Exercise prompt:
Every entry must be set down exactly in the answer; no pictures should appear.

______

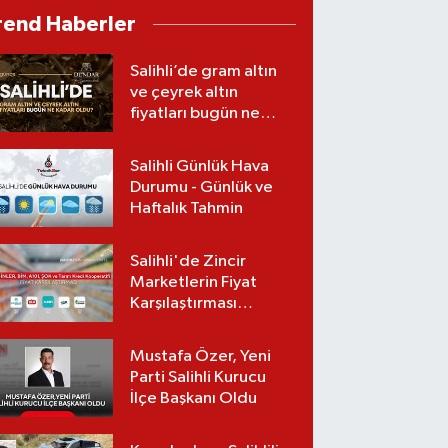
Gerçekleştirildi
rend Haberler
Salihli’de gram altın
ve çeyrek altın
fiyatları bugün ne
kadar oldu?
(07.08.2026)
Salihli Günlük Hava
Durumu - Günlük ve
Haftalık Tahmin
Salihli'de Zincir
Marketlerin Fiyat
Karşılaştırması
(Güncel Liste)
Mustafa Özer, Yeni
Parti Salihli Kurucu
İlçe Başkanı Oldu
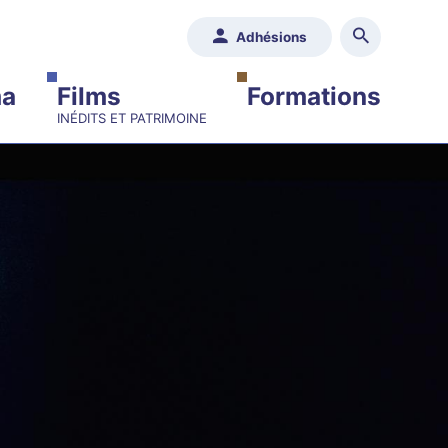
Adhésions
ma
Films
Formations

______

Answer to the problem:
Gerçekleştirildi
rend Haberler
Salihli’de gram altın
ve çeyrek altın
fiyatları bugün ne
kadar oldu?
(07.08.2026)
Salihli Günlük Hava
Durumu - Günlük ve
Haftalık Tahmin
Salihli'de Zincir
Marketlerin Fiyat
Karşılaştırması
(Güncel Liste)
Mustafa Özer, Yeni
Parti Salihli Kurucu
İlçe Başkanı Oldu
Adhésions
ma
Films
Formations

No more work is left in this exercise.